(YOUR OBJECTIVE) Exact wording is required: transcribe all the entries and leave the images out.

╔══

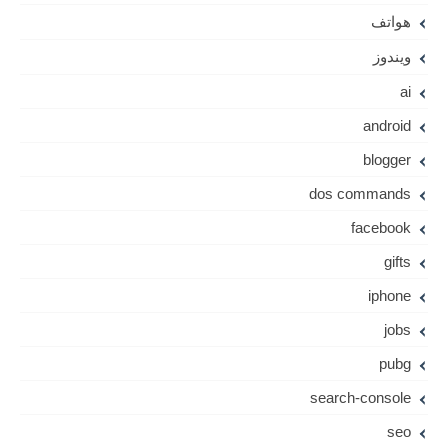
هواتف
ويندوز
ai
android
blogger
dos commands
facebook
gifts
iphone
jobs
pubg
search-console
seo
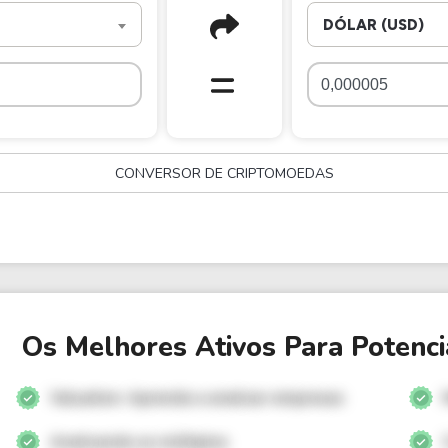
DÓLAR (USD)
CONVERSOR DE CRIPTOMOEDAS
Os Melhores Ativos Para Potenci
Valuation: Aprenda a analisar empresas
Analisando os múltiplos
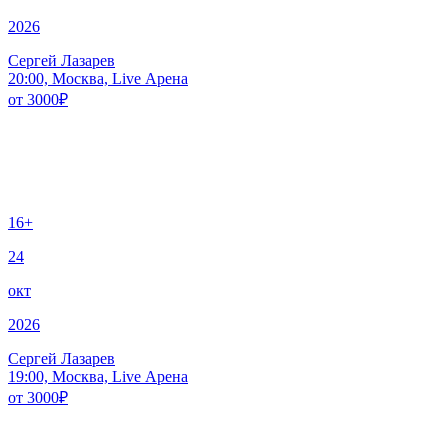
2026
Сергей Лазарев
20:00, Москва, Live Арена
от
3000
₽
16+
24
окт
2026
Сергей Лазарев
19:00, Москва, Live Арена
от
3000
₽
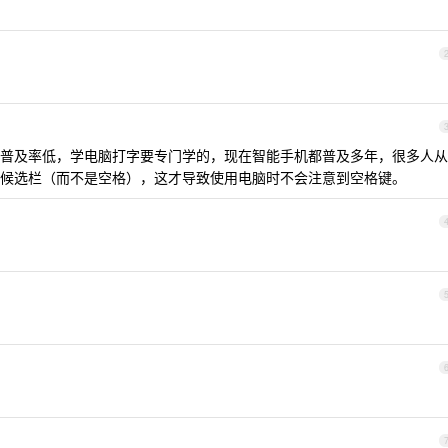
普及率低，学电脑打字要专门学的，现在智能手机都普及多年，很多人从
候选栏（而不是空格），这才导致使用电脑时不会注意到空格键。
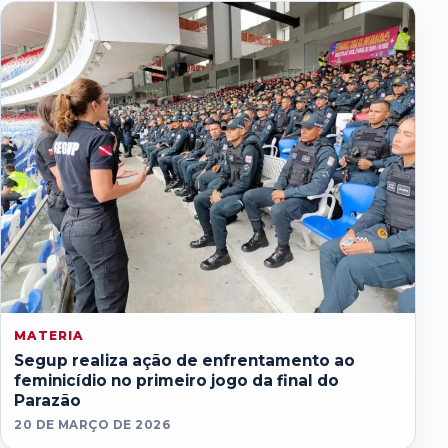
MATERIA
Segup realiza ação de enfrentamento ao
feminicídio no primeiro jogo da final do
Parazão
20 DE MARÇO DE 2026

╚══

(YOUR SOLUTION)
هواتف
ويندوز
ai
android
blogger
dos commands
facebook
gifts
iphone
jobs
pubg
search-console
seo
DÓLAR (USD)
CONVERSOR DE CRIPTOMOEDAS
Os Melhores Ativos Para Potenci
Valuation: Aprenda a analisar empresas
Analisando os múltiplos
2026
Сергей Лазарев
20:00, Москва, Live Арена
от
3000
₽
16+
24
окт
2026
Сергей Лазарев
19:00, Москва, Live Арена
от
3000
₽
普及率低，学电脑打字要专门学的，现在智能手机都普及多年，很多人从
候选栏（而不是空格），这才导致使用电脑时不会注意到空格键。
MATERIA
Segup realiza ação de enfrentamento ao
feminicídio no primeiro jogo da final do
Parazão
20 DE MARÇO DE 2026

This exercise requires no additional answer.